In short, Senator Schumer's bill would create the Office of the National Insurance Commissioner, which would be contained within the U.S. Treasury Department. The National Insurance Commissioner (NIC) would be authorized to charter, regulate and supervise two federal instrumentalities: National Insurance Companies, which could underwrite and sell insurance and annuities, and National Insurance Agencies, which could broker or sell insurance and annuities. The National Insurance Commissioner would establish financial and operational standards, consumer protection standards and standards regarding insurance contracts. With respect to insurance contracts, companies could choose to have their policy contract (form) regulated by either the NIC or the state in which the company maintains its principal office. While the NIC would regulate the terms and conditions used by insurance companies in their contracts, rates would not be regulated. The NIC would have examination and enforcement powers similar to those given to federal banking regulators.

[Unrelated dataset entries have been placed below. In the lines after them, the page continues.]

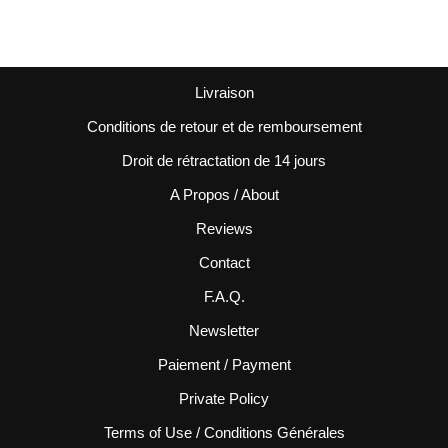
Livraison
Conditions de retour et de remboursement
Droit de rétractation de 14 jours
A Propos / About
Reviews
Contact
F.A.Q.
Newsletter
Paiement / Payment
Private Policy
Terms of Use / Conditions Générales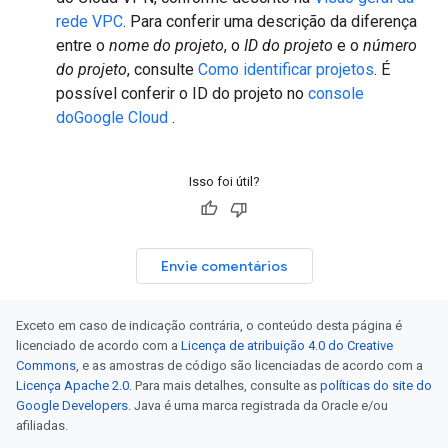
rede VPC
. Para conferir uma descrição da diferença
entre o
nome do projeto
, o
ID do projeto
e o
número
do projeto
, consulte
Como identificar projetos
. É
possível conferir o ID do projeto no
console
doGoogle Cloud
.
Isso foi útil?
Envie comentários
Exceto em caso de indicação contrária, o conteúdo desta página é
licenciado de acordo com a
Licença de atribuição 4.0 do Creative
Commons
, e as amostras de código são licenciadas de acordo com a
Licença Apache 2.0
. Para mais detalhes, consulte as
políticas do site do
Google Developers
. Java é uma marca registrada da Oracle e/ou
afiliadas.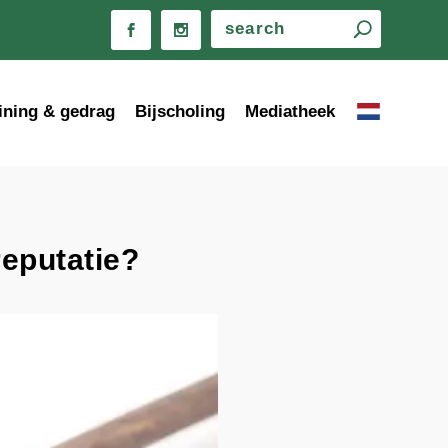
ining & gedrag
Bijscholing
Mediatheek
reputatie?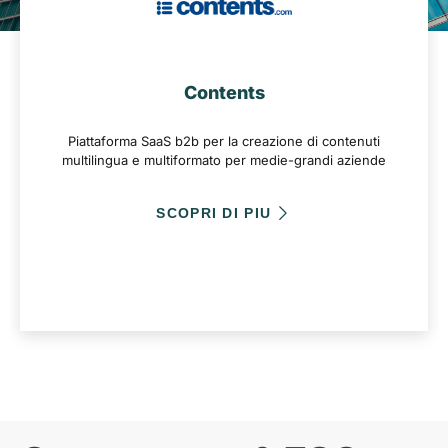
Contents
Piattaforma SaaS b2b per la creazione di contenuti
multilingua e multiformato per medie-grandi aziende
SCOPRI DI PIU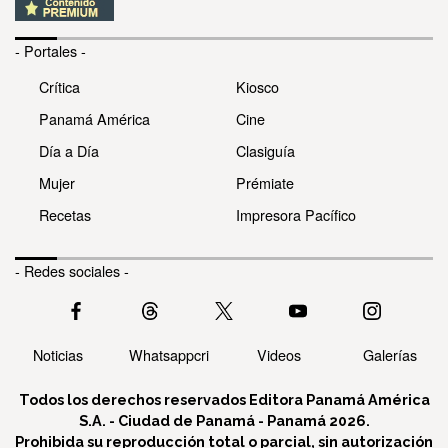
- Portales -
Crítica
Kiosco
Panamá América
Cine
Día a Día
Clasiguía
Mujer
Prémiate
Recetas
Impresora Pacífico
- Redes sociales -
Noticias
Whatsappcri
Videos
Galerías
Todos los derechos reservados Editora Panamá América
S.A. - Ciudad de Panamá - Panamá 2026.
Prohibida su reproducción total o parcial, sin autorización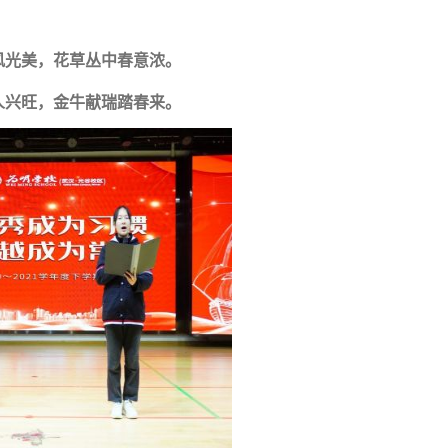
风光美，花草丛中春意浓。
人兴旺，金牛献瑞踏春来。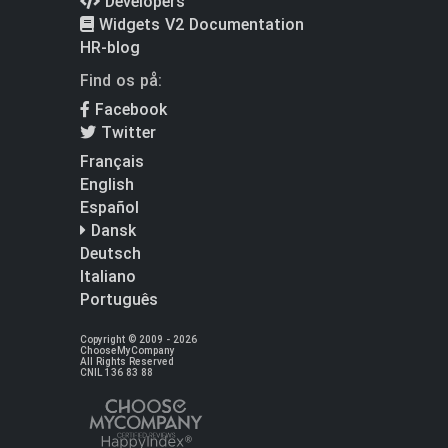
Developers
Widgets V2 Documentation
HR-blog
Find os på:
Facebook
Twitter
Français
English
Español
Dansk
Deutsch
Italiano
Português
Copyright © 2009 - 2026
ChooseMyCompany
All Rights Reserved
CNIL 136 83 88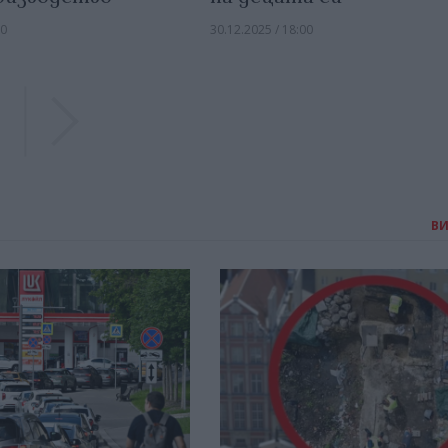
00
30.12.2025 / 18:00
Previous
Previous
В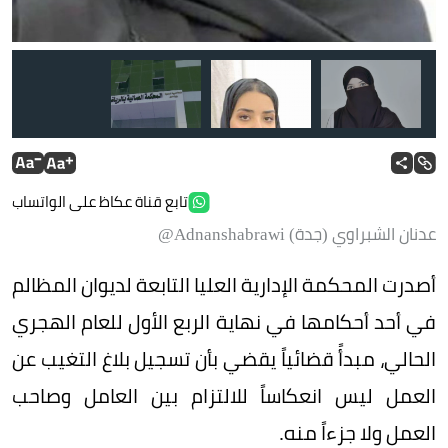
مق
تابع قناة عكاظ على الواتساب
عدنان الشبراوي (جدة) Adnanshabrawi@
منال الحارثي
أصدرت المحكمة الإدارية العليا التابعة لديوان المظالم
في أحد أحكامها في نهاية الربع الأول للعام الهجري
الحالي، مبدأً قضائياً يقضي بأن تسجيل بلاغ التغيب عن
العمل ليس انعكاساً للالتزام بين العامل وصاحب
العمل ولا جزءاً منه.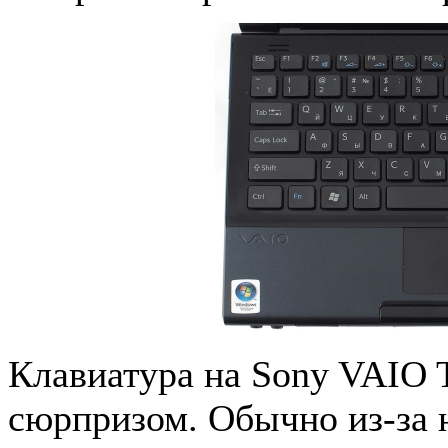
Клавиатура на Sony VAIO 
сюрпризом. Обычно из-за 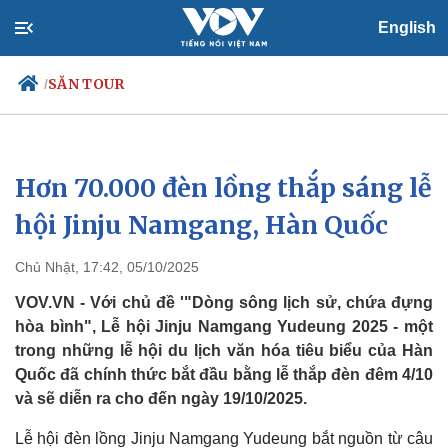
English
SĂN TOUR
/
Hơn 70.000 đèn lồng thắp sáng lễ
Chính trị
Xã hội
Đảng
Tin 24h
hội Jinju Namgang, Hàn Quốc
Tổ chức nhân sự
Dự báo thời tiết
Quốc hội
Giáo dục
Chủ Nhật, 17:42, 05/10/2025
Nhận diện sự thật
Dấu ấn VOV
Việc làm
VOV.VN - Với chủ đề '"Dòng sông lịch sử, chứa đựng
Biển đảo
hòa bình", Lễ hội Jinju Namgang Yudeung 2025 - một
trong những lễ hội du lịch văn hóa tiêu biểu của Hàn
Quốc đã chính thức bắt đầu bằng lễ thắp đèn đêm 4/10
và sẽ diễn ra cho đến ngày 19/10/2025.
Lễ hội đèn lồng Jinju Namgang Yudeung bắt nguồn từ câu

Of particular significance, the legislation would create the National Insurance Guaranty Corporation that would stand behind insurance and annuity contracts issued by all national insurance companies and some state chartered insurance companies that meet certain qualifications. Companies would be subject to risk-based assessments established by the Corporation. The Corporation would be administered and operated much like the FDIC. The Corporation would have a line of credit with the Treasury Department for up to ten years after the date of enactment. The proposal does contain prompt corrective action provisions that would be enforced by either the Corporation or relevant state insurance authorities. Receivership and conservatorship powers would be patterned after the FDIC.

There is also a provision to license all insurance agents through the federal agency. In addition, the bill preempts all state laws that relate to any matter addressed in the legislation. Most importantly, the bill provides that national insurance companies are not subject to the terms of the McCarran-Ferguson Act, although companies would still be subject to all state tax laws imposed upon insurance companies such as state premium taxes.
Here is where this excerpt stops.